(Records supplied Opens)

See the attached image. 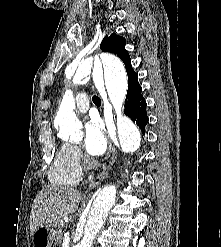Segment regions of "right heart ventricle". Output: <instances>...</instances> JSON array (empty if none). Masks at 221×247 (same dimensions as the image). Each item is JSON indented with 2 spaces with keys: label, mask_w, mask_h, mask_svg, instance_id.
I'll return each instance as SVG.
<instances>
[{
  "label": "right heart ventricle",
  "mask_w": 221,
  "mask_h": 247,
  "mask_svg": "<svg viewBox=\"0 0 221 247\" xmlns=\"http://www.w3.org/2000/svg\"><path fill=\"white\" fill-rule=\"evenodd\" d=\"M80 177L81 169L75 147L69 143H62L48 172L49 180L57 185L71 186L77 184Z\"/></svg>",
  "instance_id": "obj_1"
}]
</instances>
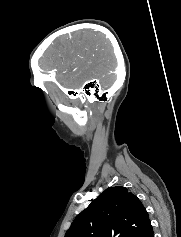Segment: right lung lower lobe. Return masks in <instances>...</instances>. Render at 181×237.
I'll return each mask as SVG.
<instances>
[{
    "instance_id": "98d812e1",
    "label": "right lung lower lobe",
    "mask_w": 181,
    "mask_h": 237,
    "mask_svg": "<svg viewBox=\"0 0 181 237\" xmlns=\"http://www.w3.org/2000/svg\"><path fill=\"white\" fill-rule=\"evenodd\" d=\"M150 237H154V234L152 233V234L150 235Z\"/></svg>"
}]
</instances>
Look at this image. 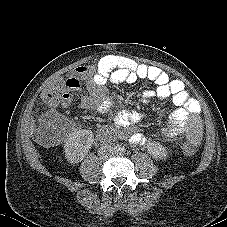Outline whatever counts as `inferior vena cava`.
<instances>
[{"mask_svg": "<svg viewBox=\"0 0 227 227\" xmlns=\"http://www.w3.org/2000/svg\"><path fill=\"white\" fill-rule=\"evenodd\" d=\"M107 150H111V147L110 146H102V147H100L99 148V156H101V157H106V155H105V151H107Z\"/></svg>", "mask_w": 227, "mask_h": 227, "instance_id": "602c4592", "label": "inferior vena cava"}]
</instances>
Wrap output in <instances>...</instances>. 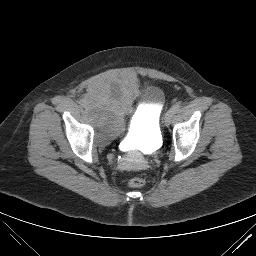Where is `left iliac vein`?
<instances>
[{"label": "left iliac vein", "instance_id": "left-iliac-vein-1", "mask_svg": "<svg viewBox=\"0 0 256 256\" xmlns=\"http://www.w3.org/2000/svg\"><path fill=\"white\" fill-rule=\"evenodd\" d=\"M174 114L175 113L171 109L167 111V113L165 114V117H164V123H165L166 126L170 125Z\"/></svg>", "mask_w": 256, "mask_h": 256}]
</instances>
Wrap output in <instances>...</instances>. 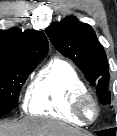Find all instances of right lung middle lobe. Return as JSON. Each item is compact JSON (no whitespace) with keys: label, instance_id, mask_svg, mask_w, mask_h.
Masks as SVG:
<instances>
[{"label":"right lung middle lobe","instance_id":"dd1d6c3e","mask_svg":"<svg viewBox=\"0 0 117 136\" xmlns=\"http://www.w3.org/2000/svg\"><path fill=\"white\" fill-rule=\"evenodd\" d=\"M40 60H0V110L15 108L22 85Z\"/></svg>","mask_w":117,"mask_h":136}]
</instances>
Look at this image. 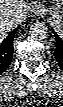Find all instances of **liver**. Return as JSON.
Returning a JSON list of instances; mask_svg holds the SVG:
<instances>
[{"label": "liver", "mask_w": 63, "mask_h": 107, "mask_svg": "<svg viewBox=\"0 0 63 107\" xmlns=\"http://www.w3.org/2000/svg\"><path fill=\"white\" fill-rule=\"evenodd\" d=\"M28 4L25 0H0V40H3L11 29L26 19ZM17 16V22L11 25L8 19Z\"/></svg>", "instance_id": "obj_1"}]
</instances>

(Records supplied Closes)
(Records supplied Opens)

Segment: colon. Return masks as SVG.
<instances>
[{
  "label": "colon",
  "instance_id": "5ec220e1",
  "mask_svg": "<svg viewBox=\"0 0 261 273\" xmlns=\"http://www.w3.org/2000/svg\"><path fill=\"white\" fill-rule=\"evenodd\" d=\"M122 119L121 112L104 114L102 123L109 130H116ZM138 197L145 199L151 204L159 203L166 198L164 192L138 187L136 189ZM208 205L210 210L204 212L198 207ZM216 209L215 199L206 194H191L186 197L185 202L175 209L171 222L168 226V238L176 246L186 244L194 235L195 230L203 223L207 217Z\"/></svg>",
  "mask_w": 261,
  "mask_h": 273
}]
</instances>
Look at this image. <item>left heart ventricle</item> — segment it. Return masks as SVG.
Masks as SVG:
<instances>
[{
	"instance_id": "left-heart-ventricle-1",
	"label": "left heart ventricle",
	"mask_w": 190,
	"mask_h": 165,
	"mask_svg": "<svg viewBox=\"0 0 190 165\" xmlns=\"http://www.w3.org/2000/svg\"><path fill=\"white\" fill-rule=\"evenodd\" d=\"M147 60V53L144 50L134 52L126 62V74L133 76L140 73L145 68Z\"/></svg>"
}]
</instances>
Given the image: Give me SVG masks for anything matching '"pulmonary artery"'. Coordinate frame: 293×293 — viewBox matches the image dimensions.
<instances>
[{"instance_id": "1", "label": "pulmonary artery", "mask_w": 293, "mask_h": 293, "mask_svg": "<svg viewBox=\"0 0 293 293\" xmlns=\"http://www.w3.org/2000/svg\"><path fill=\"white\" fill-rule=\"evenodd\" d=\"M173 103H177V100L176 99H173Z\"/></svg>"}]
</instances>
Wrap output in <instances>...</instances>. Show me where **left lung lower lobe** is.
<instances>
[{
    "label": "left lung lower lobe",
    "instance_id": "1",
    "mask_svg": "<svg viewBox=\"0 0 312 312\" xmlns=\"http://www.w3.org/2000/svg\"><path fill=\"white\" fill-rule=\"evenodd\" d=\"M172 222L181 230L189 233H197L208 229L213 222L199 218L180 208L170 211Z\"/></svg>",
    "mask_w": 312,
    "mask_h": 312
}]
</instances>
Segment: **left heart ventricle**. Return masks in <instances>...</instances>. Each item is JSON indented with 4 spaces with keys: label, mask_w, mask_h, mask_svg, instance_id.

(Records supplied Closes)
(Records supplied Opens)

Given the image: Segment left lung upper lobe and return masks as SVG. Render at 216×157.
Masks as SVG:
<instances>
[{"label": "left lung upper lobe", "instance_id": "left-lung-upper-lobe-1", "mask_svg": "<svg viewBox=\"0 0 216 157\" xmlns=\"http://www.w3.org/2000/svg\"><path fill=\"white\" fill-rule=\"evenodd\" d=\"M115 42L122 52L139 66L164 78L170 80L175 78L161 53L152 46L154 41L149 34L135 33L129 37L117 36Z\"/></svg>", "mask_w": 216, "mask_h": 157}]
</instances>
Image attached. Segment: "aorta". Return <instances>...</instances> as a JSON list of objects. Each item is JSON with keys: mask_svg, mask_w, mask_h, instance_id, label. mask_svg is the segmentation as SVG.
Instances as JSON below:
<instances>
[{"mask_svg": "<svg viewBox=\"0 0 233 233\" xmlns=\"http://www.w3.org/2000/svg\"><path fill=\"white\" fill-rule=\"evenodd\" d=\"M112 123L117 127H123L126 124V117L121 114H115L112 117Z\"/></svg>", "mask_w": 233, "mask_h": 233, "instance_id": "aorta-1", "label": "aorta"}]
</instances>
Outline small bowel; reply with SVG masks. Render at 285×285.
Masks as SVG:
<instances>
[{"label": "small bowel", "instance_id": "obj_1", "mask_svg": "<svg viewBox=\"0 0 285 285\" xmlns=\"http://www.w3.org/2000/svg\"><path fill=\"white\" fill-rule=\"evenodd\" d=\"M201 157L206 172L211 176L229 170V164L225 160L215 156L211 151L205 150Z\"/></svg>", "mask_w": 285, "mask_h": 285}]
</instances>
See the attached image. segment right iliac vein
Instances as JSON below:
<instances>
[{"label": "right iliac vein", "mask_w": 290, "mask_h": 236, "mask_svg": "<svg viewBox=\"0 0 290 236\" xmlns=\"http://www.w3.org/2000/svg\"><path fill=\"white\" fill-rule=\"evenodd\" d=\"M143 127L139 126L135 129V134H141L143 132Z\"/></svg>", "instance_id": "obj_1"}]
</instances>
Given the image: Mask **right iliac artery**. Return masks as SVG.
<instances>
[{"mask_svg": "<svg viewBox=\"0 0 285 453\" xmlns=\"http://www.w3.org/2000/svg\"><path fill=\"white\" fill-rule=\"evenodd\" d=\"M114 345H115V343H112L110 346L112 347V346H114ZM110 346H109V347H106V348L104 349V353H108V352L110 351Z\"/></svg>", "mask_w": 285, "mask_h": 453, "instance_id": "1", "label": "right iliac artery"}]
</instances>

(Records supplied Closes)

Copy out the range of lines above starting at the line with "Wrap output in <instances>...</instances>. Show" and ending at the line with "Segment: **left heart", exactly and including both.

Wrap output in <instances>...</instances>. Show me where **left lung lower lobe** is.
<instances>
[{
    "label": "left lung lower lobe",
    "instance_id": "1",
    "mask_svg": "<svg viewBox=\"0 0 312 312\" xmlns=\"http://www.w3.org/2000/svg\"><path fill=\"white\" fill-rule=\"evenodd\" d=\"M172 222L181 230L189 233H197L208 229L213 222L199 218L180 208L170 211Z\"/></svg>",
    "mask_w": 312,
    "mask_h": 312
}]
</instances>
Segment: **left heart ventricle**. Return masks in <instances>...</instances>. Each item is JSON indented with 4 spaces with keys: label, mask_w, mask_h, mask_svg, instance_id.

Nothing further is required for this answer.